Current project status. You are ahead of schedule here, which is the diagnostic. Phase 3 voice-to-voice is merged and stabilizing. F5-TTS is scaffolded (src/tts/f5_tts.py). OpenVoice-based voice cloning is scaffolded (src/tts/voice_cloner.py). Speaker ID with ECAPA-TDNN is in place (src/voice/speaker_profiles.py). Adlam/Pular integration has landed. ONNX and TFLite exporters exist (src/optimization/). A FastAPI service is scaffolded (src/api/). This is Month 7+ work already in the codebase. The issue is not that this work is wrong — it is that it was built before Stages C (eval set), E (loop exercised with real data), and G (field test) were actually completed.
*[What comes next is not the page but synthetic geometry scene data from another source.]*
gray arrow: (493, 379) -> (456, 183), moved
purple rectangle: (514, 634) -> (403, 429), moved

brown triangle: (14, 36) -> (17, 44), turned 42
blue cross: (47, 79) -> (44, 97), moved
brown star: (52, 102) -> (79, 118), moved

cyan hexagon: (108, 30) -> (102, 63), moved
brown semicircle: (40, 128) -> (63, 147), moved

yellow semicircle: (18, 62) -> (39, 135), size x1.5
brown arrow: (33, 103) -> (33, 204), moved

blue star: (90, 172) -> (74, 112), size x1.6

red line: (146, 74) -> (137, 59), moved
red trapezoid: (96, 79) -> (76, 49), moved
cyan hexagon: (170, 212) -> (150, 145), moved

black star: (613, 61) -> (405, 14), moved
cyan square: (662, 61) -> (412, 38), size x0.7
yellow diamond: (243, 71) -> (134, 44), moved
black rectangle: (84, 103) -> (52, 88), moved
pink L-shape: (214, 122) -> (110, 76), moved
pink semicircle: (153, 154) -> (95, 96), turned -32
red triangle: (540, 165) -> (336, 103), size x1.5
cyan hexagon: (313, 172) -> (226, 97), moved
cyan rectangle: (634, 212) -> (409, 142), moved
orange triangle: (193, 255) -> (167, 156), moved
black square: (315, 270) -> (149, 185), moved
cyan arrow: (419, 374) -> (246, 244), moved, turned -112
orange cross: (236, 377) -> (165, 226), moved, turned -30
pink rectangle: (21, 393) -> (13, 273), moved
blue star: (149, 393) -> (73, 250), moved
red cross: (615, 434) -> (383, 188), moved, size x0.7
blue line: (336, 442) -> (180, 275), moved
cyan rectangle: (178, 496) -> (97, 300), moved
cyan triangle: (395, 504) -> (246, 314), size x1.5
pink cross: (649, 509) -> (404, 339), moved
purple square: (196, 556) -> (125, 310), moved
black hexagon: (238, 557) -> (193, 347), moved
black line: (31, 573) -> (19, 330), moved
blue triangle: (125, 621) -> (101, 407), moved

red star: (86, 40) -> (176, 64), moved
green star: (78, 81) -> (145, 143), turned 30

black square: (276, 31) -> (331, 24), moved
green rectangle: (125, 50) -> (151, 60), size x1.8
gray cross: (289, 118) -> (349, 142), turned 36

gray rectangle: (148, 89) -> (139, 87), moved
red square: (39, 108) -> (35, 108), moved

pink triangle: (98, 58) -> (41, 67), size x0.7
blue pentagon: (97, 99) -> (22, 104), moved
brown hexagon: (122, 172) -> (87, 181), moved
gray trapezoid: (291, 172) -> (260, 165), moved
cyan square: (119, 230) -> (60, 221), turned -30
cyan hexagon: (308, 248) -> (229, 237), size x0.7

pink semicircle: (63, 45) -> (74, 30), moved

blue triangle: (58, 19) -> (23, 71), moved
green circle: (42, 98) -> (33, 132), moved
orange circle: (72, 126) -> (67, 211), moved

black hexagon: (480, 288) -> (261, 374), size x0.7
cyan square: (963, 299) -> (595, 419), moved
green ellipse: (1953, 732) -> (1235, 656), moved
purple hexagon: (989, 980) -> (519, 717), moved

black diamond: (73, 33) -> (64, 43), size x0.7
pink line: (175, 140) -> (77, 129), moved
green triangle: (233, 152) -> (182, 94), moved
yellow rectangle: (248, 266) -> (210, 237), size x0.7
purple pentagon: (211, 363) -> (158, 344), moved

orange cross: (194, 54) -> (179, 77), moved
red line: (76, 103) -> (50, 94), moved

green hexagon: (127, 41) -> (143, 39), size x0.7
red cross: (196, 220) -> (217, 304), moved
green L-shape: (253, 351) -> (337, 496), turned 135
The risk is building a polished Stage H surface on an unmeasured Stage C-E foundation.


Where you actually are right now

The honest diagnosis of Sahel-Voice-Lab as of 2026-04-19, mapped onto the staged plan:

Done: Stages A, B, D. Bambara text and audio pipeline ships to users via Gradio on HF Spaces. The LLM contract is stable. Normalization is implemented.

Partially done: Stage C (ASR pipeline built but no field eval set, training still crashes on Kaggle), Stage E (memory loop built but vocabulary.jsonl empty — not yet exercised with real users), Stage F (Bambara TTS upgraded, Fula TTS still placeholder).

Not done: Stage G (no field test with real farmers).

Ahead of schedule: Stage H (Phase 3 voice-to-voice, voice cloning, Adlam/Pular, ONNX/TFLite, FastAPI — all built in parallel with, or before, completing C/E/G).

The path forward, ordered by leverage: (1) fix the Kaggle LoRA crash so Stage C can continue; (2) build the real-user eval set so Stage C has a measurement foundation; (3) exercise the memory loop with three real users so Stage E is confirmed; (4) run a small field test so Stage G is unblocked; (5) train ous-sow/fula-tts so Stage F closes for Fula; (6) return to Stage H work with actual user signal guiding priorities.

Everything the project is missing is measurement. Everything the project has is implementation. That is a recoverable position, but only if the measurement work now gets the same weight the implementation work has had.